YETERSİZLİK HİSSİNE DİKKAT
İletişim plartformlarındaki yazışmaların, bireylerde yetersizlik hissi oluşturabileceğine dikkat çeken Şenel, "Bir anne danışanım okul velilerinin olduğu grupta sürekli çocuklarının başarılarını paylaşan diğer velilerden ötürü kendini yetersiz hissettiğini anlatmıştı. 'Benim çocuğum öyle çok takdir almıyor, paylaşacak şey bulamayınca suçlu gibi hissediyorum' demişti. Dijital platformda bile bireyler, sosyal kıyaslama yaparak kendi değerlerini sorgulamaya başlıyor. Bu da zamanla özsaygı düşüklüğüne, sosyal anksiyeteye ve içe kapanmaya neden olabiliyor" şeklinde konuştu.
Muhammet İnceyılmaz
GÜNLÜK HAYATIN YANSIMASIDIR
Gruplardaki konuşmaların gündelik hayatın yansıması olduğuna değinen Şenel, "WhatsApp grupları, gerçek hayatta var olan ilişkilerin dijital yansımasıdır. Nasıl ki yüz yüze ilişkilerde kişisel alanı, sınırı, üslubu gözetmek gerekiyorsa; dijital ortamda da bu özeni göstermek şarttır. Aksi takdirde, iletişim kolaylığı olarak başlayan bu gruplar zamanla duygusal zorlanmaların, yanlış anlaşılmaların ve hatta çatışmaların kaynağı haline gelir" dedi.

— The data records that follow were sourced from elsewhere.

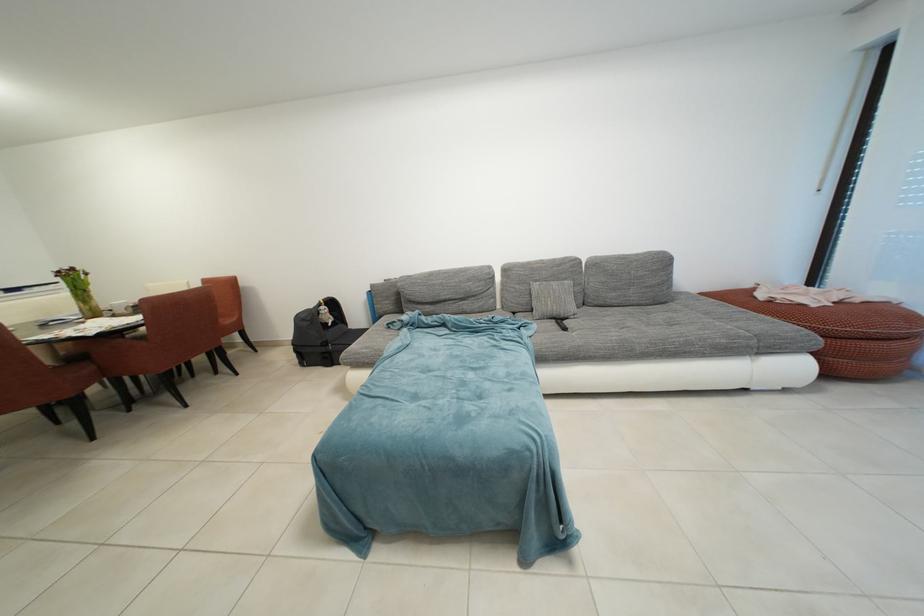 Where is `backpack zipper pull`? backpack zipper pull is located at coordinates (561, 323). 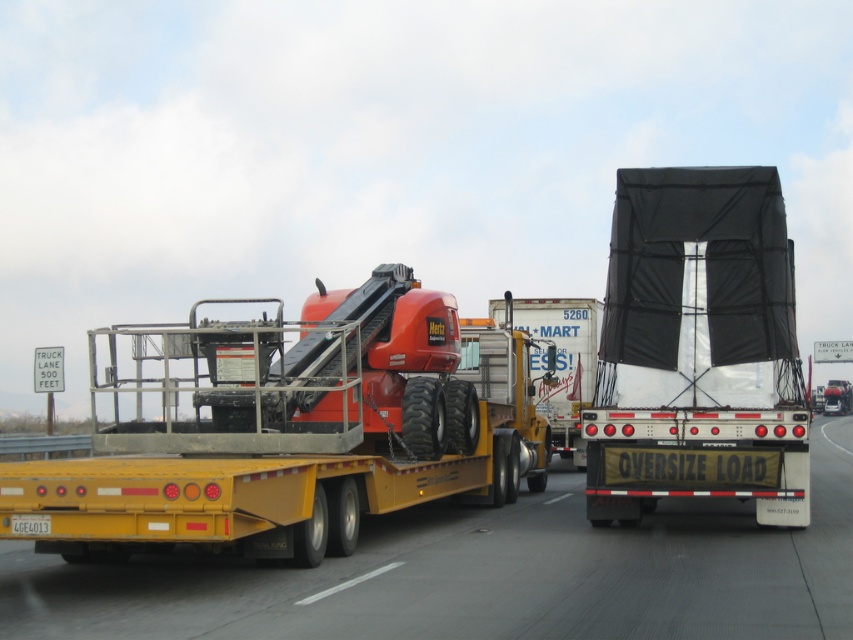 Question: Which is farther from the yellow metallic flatbed trailer at center?

Choices:
 (A) matte orange tow truck at center
 (B) black mesh truck at center
 (C) white plastic license plate at lower left

Answer: (C)

Question: Which object is the farthest from the black mesh truck at center?

Choices:
 (A) white plastic license plate at lower left
 (B) matte orange tow truck at center

Answer: (A)

Question: Where is black mesh truck at center located in relation to white plastic license plate at lower left in the image?

Choices:
 (A) below
 (B) above

Answer: (B)

Question: Is matte orange tow truck at center further to camera compared to white plastic license plate at lower left?

Choices:
 (A) yes
 (B) no

Answer: (B)

Question: Is the position of black mesh truck at center less distant than that of white plastic license plate at lower left?

Choices:
 (A) no
 (B) yes

Answer: (A)

Question: Based on their relative distances, which object is farther from the white plastic license plate at lower left?

Choices:
 (A) matte orange tow truck at center
 (B) black mesh truck at center
 (C) yellow metallic flatbed trailer at center

Answer: (B)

DÜŞMANLIK YAVAŞÇA ORTAYA ÇIKIYOR
Aile WhatsApp gruplarında problemlerin zaman içerisinde meydana geldiğine değinen Sanlav, "Aile WhatsApp gruplarında dijital zorbalık, çoğunlukla açık bir düşmanlıkla değil, bazen pasif bazen de agresif imalarla, laf sokmalarla, görmezden gelmelerle, o konunun minvalinde anlamlı emojilerle veya bir mesajı okundu veya görüldü bilgisine rağmen yanıtlamayarak ya da görmezden gelerek ortaya çıkıyor" ifadelerini kullandı.
'İYI GÜNLER' MESAJINA TEPKİSİZ KALMAK
Dijital mobbingin en kapsamlı zorbalık çeşidi olduğunu vurgulayan Sanlav, "Beş ana zorbalık türü vardır psikolojik, fiziki, sözlü, cinsel, dijital zorbalık. Dijital zorbalık bütün bu zorbalık türlerinin tamamını barındırdığı için günümüzde zorbalık türlerinin en ciddisidir. Zira sadece ağır bir sözle ya da fiziksel şiddetle gelmez; bazen bir mesajı görmezden gelmek, muhatabınızı derinden yaralayabilir. Mesela 'İyi günler' mesajı sadece bir kişiden sürekli yanıtsız kalıyorsa, ya da bir kuzenin gönderdiği çocuk fotoğrafına kimse emoji bırakmıyorsa, bu bir dışlama anlamı taşıyabilir" şeklinde konuştu.